Geoff Miller: Is there anything you’d like to tell us before we offer it to you?
KP: No, nothing at all.
Geoff Miller: Kevin, would you like to be England captain?
KP: Yes I would.
But it turns out that not everyone was being honest in this conversation. Can you guess who wasn’t telling the truth? (I’ll give you a clue: it isn’t the one who wasn’t born in Pietermaritzburg). Because it turns out the conversation should have gone something like this:
Geoff Miller: Kevin. Do you think you could do the job?
KP: Er…probably.
Geoff Miller: What does that mean?
KP: Well, I’d like to do it. I mean, I’ve always wanted to be England captain, ever since I stopped being South African.
Geoff Miller: So what’s the problem?
KP: It’s just that I’m not very good at the tactics and stuff.
Geoff Miller: I see.
KP: I know! Could I bring my friend Michael?
Geoff Miller: Michael?
KP: Michael. Vaughan.
Geoff Miller: You mean the one who just resigned.
KP: Yes.
Geoff Miller: The one who hasn’t scored a run against anyone apart from New Zealand in the last three years?
KP: That’s him. See, he could help me out with, like the tactics and all that and I could do the press conferences and wave my arms about at mid-on. And you wouldn’t have to pay him much, cause he says he’d do it for nothing.
Geoff Miller: Well it’s an interesting idea.
KP: So you’ll do it.
Geoff Miller: No. Get out.
KP: This is so unfair! I’m going to live in Sri Lanka!
The only man angrier than Peter Moores at the moment is probably Andrew Strauss. You see, back in August, it was agreed that Straussy just can’t be captain because he isn’t guaranteed his place in the one day side and as we all know, Team England carries no passengers (although one or two have been keeping their heads down at the back of the bus for a while now).

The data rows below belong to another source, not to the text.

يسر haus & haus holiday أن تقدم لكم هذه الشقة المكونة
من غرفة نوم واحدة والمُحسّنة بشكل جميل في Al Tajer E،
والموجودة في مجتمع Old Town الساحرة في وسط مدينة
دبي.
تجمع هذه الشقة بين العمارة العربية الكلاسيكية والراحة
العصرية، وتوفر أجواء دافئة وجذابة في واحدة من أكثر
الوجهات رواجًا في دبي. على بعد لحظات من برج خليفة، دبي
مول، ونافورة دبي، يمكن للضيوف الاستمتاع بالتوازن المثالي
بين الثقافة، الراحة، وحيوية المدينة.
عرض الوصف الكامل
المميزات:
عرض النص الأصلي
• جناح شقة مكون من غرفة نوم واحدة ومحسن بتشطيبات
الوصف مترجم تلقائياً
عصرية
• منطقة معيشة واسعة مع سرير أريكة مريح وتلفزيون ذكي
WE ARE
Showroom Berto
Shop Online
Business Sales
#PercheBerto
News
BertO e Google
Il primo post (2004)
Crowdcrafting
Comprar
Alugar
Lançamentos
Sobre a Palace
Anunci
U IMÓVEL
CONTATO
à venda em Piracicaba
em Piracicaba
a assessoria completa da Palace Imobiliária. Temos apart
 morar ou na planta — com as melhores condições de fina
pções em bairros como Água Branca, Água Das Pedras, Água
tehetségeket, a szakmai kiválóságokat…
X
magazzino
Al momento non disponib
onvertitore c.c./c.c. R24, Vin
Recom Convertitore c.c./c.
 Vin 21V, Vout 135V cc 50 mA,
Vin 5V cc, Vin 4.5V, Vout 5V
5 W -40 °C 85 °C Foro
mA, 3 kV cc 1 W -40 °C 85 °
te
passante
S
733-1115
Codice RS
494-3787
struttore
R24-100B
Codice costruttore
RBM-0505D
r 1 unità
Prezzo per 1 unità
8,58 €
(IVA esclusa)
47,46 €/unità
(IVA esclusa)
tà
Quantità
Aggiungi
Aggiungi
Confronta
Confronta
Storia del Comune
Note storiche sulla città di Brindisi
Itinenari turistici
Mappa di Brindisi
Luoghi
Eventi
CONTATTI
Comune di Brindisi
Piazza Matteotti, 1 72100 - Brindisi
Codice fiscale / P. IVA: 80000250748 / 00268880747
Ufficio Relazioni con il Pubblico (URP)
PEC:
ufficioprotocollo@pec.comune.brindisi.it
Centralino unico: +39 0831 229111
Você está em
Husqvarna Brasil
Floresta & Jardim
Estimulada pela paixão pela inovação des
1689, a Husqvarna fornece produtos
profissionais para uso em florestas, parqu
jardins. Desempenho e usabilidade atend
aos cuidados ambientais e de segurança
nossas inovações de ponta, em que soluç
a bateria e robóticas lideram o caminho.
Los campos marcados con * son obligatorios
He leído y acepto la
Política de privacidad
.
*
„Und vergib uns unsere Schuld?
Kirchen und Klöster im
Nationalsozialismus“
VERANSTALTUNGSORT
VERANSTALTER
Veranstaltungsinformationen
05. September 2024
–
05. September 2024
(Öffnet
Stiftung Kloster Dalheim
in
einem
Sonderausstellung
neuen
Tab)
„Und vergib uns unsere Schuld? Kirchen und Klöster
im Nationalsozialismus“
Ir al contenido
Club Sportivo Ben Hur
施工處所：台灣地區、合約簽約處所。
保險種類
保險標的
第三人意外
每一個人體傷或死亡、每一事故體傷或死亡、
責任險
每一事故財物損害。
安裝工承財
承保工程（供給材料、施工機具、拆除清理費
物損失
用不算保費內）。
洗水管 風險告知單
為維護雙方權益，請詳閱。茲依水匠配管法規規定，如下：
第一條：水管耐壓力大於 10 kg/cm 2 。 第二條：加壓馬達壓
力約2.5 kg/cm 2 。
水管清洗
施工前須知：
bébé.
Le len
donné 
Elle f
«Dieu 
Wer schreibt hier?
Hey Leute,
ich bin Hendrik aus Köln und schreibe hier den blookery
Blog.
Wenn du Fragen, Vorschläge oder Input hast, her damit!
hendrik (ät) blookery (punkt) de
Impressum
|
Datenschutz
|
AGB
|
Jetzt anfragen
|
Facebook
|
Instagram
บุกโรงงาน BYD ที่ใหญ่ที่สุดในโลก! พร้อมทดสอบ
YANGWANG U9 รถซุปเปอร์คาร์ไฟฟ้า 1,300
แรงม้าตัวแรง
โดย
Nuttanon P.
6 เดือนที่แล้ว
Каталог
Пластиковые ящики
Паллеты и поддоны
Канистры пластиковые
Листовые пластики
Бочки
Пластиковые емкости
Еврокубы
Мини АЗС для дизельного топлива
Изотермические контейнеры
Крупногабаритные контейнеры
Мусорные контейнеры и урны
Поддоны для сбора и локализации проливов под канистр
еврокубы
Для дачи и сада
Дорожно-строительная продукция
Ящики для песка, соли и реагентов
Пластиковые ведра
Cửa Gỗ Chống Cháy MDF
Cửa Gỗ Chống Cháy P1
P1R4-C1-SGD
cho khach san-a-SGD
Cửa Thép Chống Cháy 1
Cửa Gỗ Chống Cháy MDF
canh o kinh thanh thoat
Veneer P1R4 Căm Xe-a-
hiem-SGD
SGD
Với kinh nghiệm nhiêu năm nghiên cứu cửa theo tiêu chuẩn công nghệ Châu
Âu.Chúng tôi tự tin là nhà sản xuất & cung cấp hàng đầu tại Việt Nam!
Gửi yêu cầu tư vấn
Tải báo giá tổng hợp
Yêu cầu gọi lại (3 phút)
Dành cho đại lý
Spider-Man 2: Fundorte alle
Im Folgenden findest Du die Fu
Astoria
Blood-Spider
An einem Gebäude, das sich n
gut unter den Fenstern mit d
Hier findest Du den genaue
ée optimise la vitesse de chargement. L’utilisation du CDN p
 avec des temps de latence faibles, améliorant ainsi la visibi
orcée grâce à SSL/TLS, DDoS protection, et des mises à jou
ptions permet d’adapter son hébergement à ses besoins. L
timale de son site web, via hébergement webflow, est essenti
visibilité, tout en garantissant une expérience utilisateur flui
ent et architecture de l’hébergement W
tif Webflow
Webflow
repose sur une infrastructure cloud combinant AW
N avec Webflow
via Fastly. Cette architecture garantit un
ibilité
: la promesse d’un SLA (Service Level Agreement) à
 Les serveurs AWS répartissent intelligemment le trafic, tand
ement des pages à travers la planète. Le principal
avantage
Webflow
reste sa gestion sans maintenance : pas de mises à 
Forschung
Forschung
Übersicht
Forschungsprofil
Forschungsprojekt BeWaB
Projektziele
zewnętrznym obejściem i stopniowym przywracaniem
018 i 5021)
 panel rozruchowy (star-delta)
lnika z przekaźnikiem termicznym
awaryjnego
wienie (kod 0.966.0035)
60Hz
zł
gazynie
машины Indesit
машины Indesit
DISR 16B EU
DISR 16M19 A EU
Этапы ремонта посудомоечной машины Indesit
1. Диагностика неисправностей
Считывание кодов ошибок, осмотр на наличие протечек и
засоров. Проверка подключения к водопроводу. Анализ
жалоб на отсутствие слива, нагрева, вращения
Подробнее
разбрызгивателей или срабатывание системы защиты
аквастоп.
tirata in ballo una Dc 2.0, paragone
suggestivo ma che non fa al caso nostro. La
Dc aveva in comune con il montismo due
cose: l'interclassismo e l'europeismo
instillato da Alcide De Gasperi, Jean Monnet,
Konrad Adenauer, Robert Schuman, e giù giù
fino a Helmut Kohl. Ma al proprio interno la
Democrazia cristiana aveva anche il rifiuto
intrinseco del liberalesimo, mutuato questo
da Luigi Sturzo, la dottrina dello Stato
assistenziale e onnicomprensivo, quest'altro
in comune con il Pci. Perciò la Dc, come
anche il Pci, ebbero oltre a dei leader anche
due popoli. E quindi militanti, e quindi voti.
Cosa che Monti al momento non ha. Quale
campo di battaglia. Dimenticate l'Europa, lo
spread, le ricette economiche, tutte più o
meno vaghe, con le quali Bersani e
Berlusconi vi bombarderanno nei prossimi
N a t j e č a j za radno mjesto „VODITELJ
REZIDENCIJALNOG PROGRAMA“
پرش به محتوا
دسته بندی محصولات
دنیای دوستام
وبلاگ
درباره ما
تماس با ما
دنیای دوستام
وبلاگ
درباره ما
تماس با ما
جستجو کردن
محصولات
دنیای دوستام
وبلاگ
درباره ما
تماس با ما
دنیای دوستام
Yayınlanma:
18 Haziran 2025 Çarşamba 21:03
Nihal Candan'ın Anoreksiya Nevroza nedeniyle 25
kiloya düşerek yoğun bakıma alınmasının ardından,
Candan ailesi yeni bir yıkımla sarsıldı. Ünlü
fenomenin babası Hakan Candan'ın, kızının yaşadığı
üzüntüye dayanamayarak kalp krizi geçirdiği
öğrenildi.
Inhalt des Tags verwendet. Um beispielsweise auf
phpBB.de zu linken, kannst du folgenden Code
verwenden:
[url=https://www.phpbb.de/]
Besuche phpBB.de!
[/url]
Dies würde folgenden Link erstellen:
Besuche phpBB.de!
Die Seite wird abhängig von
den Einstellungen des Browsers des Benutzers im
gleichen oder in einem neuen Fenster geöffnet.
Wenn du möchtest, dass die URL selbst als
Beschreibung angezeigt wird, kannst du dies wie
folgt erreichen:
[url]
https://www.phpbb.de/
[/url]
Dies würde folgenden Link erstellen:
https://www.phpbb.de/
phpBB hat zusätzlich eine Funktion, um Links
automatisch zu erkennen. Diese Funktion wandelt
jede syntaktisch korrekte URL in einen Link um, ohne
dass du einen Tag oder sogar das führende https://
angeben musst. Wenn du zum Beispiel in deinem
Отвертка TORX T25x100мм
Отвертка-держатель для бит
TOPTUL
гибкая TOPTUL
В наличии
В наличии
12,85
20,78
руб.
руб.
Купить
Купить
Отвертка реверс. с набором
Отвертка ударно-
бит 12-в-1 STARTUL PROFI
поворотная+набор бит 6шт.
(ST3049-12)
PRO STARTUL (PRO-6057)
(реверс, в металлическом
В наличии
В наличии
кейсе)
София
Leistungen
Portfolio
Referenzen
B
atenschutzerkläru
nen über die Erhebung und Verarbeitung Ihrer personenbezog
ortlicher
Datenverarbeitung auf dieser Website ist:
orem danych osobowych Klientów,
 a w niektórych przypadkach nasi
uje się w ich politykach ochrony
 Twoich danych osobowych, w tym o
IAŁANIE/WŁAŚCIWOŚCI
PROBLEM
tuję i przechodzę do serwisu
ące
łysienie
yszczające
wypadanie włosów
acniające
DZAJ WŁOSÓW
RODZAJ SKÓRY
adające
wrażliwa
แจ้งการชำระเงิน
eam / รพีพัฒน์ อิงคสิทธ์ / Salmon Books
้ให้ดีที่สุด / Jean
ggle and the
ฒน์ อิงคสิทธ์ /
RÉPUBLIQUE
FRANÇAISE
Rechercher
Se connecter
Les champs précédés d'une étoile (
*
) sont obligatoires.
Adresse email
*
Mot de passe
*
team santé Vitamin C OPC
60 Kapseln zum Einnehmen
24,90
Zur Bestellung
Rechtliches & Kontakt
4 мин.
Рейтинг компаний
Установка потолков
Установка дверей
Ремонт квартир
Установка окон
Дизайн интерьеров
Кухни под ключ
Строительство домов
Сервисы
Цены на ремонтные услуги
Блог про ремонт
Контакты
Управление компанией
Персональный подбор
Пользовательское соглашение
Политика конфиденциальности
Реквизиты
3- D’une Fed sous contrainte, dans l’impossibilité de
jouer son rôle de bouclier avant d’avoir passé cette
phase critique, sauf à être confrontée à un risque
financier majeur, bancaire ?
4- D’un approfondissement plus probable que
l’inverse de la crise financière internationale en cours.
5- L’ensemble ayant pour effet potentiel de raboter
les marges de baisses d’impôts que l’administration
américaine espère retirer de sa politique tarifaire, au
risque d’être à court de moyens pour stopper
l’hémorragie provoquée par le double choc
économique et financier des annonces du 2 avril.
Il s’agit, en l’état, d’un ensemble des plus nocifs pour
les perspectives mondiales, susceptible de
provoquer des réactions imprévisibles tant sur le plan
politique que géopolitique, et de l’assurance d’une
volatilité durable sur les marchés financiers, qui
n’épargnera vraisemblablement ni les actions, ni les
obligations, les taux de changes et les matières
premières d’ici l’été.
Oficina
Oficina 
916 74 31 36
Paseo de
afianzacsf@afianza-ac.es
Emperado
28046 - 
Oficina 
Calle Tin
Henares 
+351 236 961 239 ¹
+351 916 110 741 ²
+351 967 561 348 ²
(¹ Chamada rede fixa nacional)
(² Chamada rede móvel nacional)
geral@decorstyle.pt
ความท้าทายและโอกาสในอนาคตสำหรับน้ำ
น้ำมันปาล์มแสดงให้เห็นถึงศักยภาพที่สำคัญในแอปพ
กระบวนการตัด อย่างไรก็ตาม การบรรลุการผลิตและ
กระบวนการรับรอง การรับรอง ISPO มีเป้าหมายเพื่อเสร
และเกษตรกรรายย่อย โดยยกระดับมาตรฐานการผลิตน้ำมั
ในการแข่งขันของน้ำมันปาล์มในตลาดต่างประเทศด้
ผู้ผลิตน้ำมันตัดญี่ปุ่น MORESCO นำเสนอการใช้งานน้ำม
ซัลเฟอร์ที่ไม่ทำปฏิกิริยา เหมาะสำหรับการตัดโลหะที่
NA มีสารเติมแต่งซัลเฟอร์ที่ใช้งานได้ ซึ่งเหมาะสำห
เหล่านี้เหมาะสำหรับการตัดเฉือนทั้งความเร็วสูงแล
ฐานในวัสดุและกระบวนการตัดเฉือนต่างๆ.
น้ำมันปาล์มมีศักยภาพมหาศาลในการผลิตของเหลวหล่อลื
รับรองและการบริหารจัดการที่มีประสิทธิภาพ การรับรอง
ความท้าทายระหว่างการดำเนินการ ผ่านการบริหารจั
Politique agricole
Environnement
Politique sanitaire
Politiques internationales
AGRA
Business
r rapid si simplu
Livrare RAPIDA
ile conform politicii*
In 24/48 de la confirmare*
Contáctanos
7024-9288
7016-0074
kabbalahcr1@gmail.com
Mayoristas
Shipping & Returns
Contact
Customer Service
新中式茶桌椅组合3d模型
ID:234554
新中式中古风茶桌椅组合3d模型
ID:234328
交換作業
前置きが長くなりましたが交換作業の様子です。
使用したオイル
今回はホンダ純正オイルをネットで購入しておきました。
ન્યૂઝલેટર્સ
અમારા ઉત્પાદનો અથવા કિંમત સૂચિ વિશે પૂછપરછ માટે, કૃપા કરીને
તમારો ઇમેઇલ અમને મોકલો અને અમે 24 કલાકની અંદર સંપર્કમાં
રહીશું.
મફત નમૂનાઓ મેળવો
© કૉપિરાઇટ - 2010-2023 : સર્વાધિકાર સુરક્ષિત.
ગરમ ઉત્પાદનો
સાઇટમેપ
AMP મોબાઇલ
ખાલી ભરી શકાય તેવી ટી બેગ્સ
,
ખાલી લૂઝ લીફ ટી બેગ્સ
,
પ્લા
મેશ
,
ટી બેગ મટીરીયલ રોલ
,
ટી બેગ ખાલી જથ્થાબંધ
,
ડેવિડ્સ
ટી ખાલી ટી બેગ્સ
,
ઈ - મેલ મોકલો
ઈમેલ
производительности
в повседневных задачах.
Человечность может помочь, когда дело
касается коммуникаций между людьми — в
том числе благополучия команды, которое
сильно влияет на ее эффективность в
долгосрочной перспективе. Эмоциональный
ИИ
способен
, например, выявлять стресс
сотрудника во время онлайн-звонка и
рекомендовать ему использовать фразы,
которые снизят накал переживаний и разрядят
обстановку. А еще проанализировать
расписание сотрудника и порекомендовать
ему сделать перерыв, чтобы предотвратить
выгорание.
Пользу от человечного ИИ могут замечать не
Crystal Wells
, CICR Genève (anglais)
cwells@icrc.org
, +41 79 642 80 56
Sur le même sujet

Five months later and we’re apparently considering selecting someone who hasn’t scored a run since the Olympics before last purely on the grounds that he might be able to help the captain out with, well, captaincy. Rest easy in that comfy chair, Mr Collingwood ‘cause it turns out we do carry passengers after all.
So what has changed in the last five months? Well, there’s a recession. A new American President. Liverpool are top of the league. Oh and it has suddenly become apparent that Kevin Pietersen isn’t up to the job of England captain. Well I don’t know about you, but I certainly didn’t see that coming. What with his vast experience of leadership and renowned interpersonal skills, who could possibly have forseen that it wouldn’t work out? Certainly not mystic Miller.